*** Opening of Source material ***

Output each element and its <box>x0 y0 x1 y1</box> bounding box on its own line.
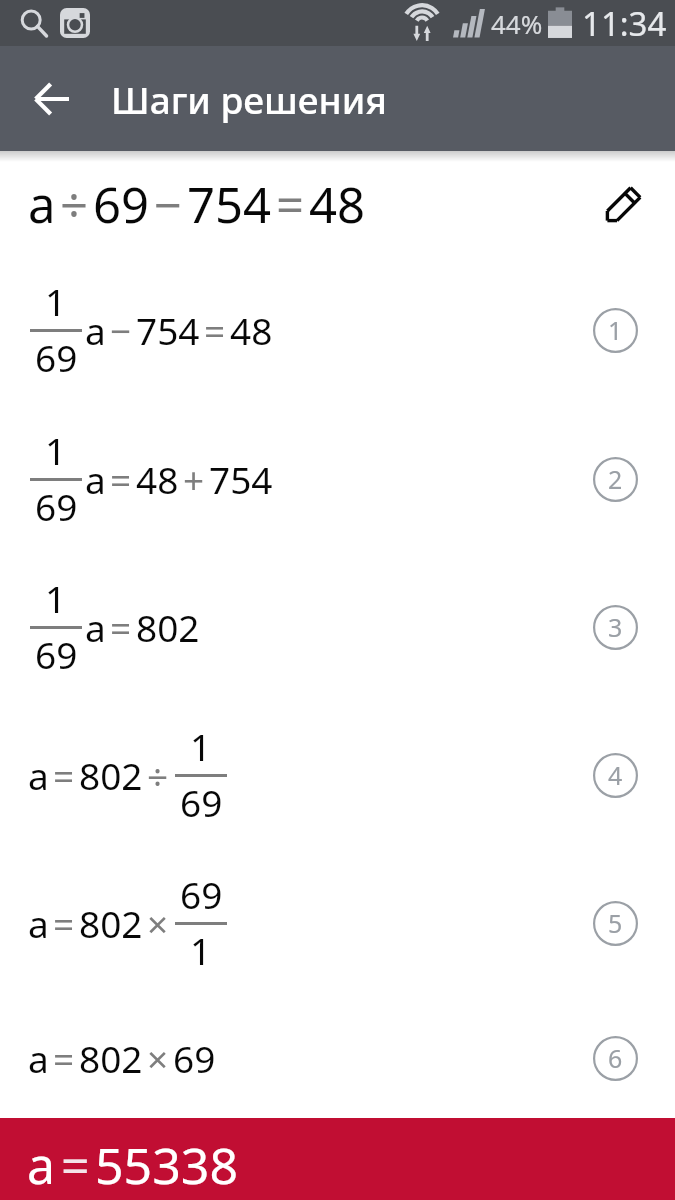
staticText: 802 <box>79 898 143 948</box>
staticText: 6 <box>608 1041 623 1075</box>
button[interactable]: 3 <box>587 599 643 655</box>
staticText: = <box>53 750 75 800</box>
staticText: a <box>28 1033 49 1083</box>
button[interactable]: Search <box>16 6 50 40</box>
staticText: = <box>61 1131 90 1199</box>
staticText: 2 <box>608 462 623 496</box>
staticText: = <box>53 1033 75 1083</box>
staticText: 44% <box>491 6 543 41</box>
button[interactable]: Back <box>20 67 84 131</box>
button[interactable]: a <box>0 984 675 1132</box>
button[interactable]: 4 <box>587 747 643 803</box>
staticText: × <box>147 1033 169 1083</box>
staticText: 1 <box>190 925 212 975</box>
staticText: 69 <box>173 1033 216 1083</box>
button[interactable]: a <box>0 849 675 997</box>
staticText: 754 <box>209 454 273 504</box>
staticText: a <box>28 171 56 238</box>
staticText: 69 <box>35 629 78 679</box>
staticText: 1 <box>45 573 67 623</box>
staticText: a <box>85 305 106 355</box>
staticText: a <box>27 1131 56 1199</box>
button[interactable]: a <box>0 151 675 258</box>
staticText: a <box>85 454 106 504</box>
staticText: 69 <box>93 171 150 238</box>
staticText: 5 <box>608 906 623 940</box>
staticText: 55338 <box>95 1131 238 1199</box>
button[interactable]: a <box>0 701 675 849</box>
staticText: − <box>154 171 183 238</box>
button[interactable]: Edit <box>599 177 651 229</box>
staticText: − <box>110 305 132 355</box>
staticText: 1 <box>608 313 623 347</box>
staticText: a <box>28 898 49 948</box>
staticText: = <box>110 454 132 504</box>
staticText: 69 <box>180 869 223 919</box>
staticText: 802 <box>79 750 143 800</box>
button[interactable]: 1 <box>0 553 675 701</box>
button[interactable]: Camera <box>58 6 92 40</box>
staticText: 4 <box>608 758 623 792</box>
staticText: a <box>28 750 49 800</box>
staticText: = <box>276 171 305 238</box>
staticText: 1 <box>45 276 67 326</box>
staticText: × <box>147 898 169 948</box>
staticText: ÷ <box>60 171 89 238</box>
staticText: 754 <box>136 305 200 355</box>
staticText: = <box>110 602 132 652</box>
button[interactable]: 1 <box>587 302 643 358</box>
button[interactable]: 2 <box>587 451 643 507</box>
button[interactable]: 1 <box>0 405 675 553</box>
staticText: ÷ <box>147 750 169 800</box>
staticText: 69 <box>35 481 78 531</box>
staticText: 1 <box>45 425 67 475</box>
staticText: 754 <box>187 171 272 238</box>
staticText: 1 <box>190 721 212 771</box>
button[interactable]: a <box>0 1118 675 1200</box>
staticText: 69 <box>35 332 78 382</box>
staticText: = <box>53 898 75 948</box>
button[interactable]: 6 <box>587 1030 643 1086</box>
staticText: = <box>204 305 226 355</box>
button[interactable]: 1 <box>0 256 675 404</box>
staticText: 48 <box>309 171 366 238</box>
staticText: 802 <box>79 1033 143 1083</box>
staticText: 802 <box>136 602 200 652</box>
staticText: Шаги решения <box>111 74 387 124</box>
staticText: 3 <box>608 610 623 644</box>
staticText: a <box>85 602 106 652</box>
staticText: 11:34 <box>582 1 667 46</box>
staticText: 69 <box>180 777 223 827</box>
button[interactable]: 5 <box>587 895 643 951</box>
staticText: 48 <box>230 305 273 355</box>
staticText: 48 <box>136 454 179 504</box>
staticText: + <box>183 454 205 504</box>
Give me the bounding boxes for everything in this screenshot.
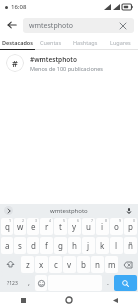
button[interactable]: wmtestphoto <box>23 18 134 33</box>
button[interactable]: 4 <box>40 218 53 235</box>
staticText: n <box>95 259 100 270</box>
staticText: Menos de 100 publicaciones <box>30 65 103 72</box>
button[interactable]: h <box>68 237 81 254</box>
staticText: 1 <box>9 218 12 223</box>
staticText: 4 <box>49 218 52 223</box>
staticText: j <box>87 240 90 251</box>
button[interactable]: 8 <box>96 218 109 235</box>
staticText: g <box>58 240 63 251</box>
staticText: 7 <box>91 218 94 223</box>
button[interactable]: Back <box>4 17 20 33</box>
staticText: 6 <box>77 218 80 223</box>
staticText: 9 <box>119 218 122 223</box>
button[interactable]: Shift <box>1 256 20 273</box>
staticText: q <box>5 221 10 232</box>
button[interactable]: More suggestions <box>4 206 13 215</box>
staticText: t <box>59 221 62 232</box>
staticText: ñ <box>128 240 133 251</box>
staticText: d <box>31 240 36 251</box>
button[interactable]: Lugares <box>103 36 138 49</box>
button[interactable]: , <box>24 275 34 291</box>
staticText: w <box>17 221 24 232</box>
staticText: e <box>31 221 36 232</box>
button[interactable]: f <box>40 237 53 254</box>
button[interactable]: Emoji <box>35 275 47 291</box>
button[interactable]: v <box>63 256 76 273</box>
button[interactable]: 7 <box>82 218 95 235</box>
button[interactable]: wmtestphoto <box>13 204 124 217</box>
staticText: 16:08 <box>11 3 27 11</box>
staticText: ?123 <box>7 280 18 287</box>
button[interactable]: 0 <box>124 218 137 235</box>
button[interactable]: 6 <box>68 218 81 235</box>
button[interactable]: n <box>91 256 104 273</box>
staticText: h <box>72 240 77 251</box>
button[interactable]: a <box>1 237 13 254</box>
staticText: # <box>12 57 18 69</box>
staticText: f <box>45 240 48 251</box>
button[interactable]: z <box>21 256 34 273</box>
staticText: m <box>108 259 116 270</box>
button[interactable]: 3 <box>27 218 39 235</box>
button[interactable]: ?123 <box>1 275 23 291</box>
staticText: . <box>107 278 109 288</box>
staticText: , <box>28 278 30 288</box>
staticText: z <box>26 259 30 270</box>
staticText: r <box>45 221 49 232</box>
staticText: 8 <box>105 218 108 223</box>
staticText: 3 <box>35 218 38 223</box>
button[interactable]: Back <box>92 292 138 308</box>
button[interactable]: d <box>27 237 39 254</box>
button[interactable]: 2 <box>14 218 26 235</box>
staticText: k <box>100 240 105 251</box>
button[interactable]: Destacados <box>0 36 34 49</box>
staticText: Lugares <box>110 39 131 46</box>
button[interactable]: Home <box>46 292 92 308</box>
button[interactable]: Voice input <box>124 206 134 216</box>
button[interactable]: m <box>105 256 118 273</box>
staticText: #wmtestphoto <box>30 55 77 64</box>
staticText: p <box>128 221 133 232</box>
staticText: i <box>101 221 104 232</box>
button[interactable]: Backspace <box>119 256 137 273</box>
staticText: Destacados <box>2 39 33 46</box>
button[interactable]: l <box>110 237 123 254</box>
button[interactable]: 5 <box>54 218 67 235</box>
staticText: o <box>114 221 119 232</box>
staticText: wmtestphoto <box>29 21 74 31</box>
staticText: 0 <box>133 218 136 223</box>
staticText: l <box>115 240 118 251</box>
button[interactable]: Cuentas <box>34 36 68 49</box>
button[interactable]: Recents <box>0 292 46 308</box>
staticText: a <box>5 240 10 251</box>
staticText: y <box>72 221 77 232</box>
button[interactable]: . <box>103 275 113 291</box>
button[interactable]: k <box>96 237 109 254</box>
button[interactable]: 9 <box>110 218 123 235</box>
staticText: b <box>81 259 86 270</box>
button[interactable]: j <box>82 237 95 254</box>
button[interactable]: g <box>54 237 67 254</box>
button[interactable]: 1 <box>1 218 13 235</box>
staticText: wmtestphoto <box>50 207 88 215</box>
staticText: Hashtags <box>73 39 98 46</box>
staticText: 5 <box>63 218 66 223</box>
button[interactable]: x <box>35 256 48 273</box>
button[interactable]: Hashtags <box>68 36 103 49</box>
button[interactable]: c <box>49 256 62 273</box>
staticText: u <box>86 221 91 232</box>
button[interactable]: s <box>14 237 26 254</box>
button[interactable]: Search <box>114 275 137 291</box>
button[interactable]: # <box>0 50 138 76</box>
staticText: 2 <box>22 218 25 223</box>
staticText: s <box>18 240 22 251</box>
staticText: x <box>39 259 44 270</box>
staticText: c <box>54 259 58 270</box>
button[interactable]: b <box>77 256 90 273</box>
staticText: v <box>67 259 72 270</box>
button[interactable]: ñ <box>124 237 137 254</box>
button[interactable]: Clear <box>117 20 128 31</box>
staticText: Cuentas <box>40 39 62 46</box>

*** Close of Source material ***

### Requirement
Your answer must be every line from the listing above that holds the string "Destacados".

### Task output
button[interactable]: Destacados <box>0 36 34 49</box>
staticText: Destacados <box>2 39 33 46</box>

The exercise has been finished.